[Opening Available records section]

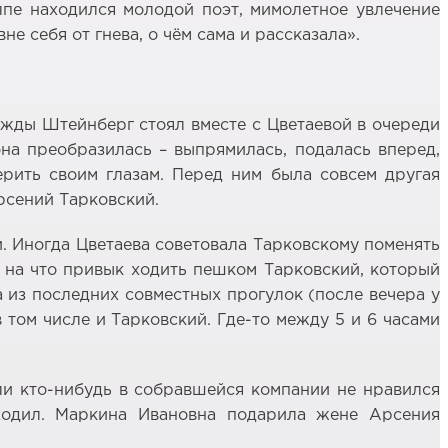
олпе находился молодой поэт, мимолетное увлечение
 себя от гнева, о чём сама и рассказала».
жды Штейнберг стоял вместе с Цветаевой в очереди
она преобразилась – выпрямилась, подалась вперед,
ерить своим глазам. Перед ним была совсем другая
рсений Тарковский.
и. Иногда Цветаева советовала Тарковскому поменять
ж на что привык ходить пешком Тарковский, который
а из последних совместных прогулок (после вечера у
в том числе и Тарковский. Где-то между 5 и 6 часами
сли кто-нибудь в собравшейся компании не нравился
 уходил. Маркина Ивановна подарила жене Арсения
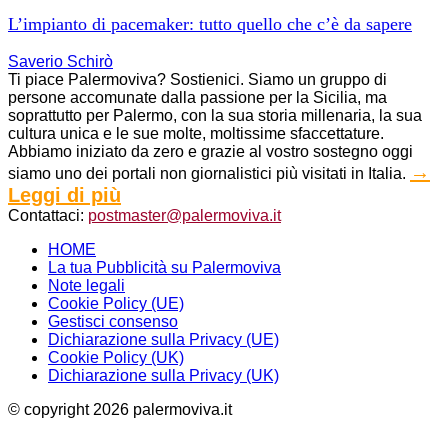
L’impianto di pacemaker: tutto quello che c’è da sapere
Saverio Schirò
Ti piace Palermoviva? Sostienici. Siamo un gruppo di
persone accomunate dalla passione per la Sicilia, ma
soprattutto per Palermo, con la sua storia millenaria, la sua
cultura unica e le sue molte, moltissime sfaccettature.
Abbiamo iniziato da zero e grazie al vostro sostegno oggi
→
siamo uno dei portali non giornalistici più visitati in Italia.
Leggi di più
Contattaci:
postmaster@palermoviva.it
HOME
La tua Pubblicità su Palermoviva
Note legali
Cookie Policy (UE)
Gestisci consenso
Dichiarazione sulla Privacy (UE)
Cookie Policy (UK)
Dichiarazione sulla Privacy (UK)
© copyright 2026 palermoviva.it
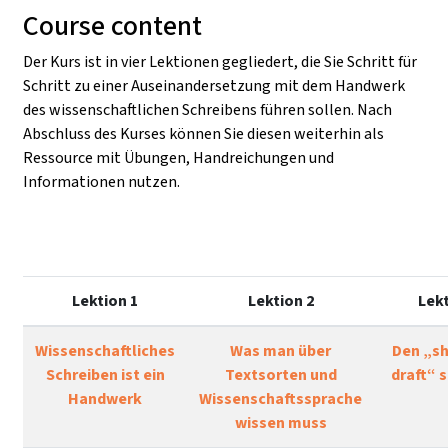
Course content
Der Kurs ist in vier Lektionen gegliedert, die Sie Schritt für
Schritt zu einer Auseinandersetzung mit dem Handwerk
des wissenschaftlichen Schreibens führen sollen. Nach
Abschluss des Kurses können Sie diesen weiterhin als
Ressource mit Übungen, Handreichungen und
Informationen nutzen.
Lektion 1
Lektion 2
Lekt
Wissenschaftliches
Was man über
Den „shi
Schreiben ist ein
Textsorten und
draft“ 
Handwerk
Wissenschaftssprache
wissen muss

[Closing Available records section]

Work to be completed>
The data is to be returned exactly as it stands, pictures aside.

The completed task>
олпе находился молодой поэт, мимолетное увлечение
 себя от гнева, о чём сама и рассказала».
жды Штейнберг стоял вместе с Цветаевой в очереди
она преобразилась – выпрямилась, подалась вперед,
ерить своим глазам. Перед ним была совсем другая
рсений Тарковский.
и. Иногда Цветаева советовала Тарковскому поменять
ж на что привык ходить пешком Тарковский, который
а из последних совместных прогулок (после вечера у
в том числе и Тарковский. Где-то между 5 и 6 часами
сли кто-нибудь в собравшейся компании не нравился
 уходил. Маркина Ивановна подарила жене Арсения
L’impianto di pacemaker: tutto quello che c’è da sapere
Saverio Schirò
Ti piace Palermoviva? Sostienici. Siamo un gruppo di
persone accomunate dalla passione per la Sicilia, ma
soprattutto per Palermo, con la sua storia millenaria, la sua
cultura unica e le sue molte, moltissime sfaccettature.
Abbiamo iniziato da zero e grazie al vostro sostegno oggi
→
siamo uno dei portali non giornalistici più visitati in Italia.
Leggi di più
Contattaci:
postmaster@palermoviva.it
HOME
La tua Pubblicità su Palermoviva
Note legali
Cookie Policy (UE)
Gestisci consenso
Dichiarazione sulla Privacy (UE)
Cookie Policy (UK)
Dichiarazione sulla Privacy (UK)
© copyright 2026 palermoviva.it
Course content
Der Kurs ist in vier Lektionen gegliedert, die Sie Schritt für
Schritt zu einer Auseinandersetzung mit dem Handwerk
des wissenschaftlichen Schreibens führen sollen. Nach
Abschluss des Kurses können Sie diesen weiterhin als
Ressource mit Übungen, Handreichungen und
Informationen nutzen.
Lektion 1
Lektion 2
Lekt
Wissenschaftliches
Was man über
Den „shi
Schreiben ist ein
Textsorten und
draft“ 
Handwerk
Wissenschaftssprache
wissen muss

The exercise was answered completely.